*Action item*
Nothing but the pictures should be dropped when the records are transcribed word for word.

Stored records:
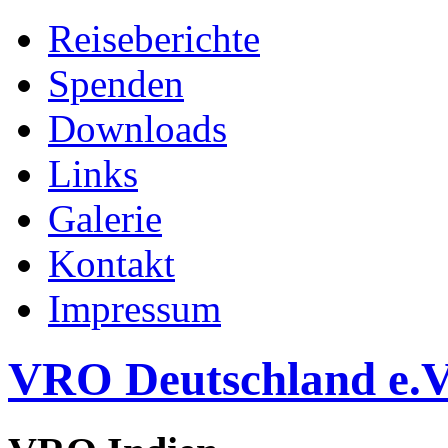
Reiseberichte
Spenden
Downloads
Links
Galerie
Kontakt
Impressum
VRO Deutschland e.V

*Problem solution*
Reiseberichte
Spenden
Downloads
Links
Galerie
Kontakt
Impressum
VRO Deutschland e.V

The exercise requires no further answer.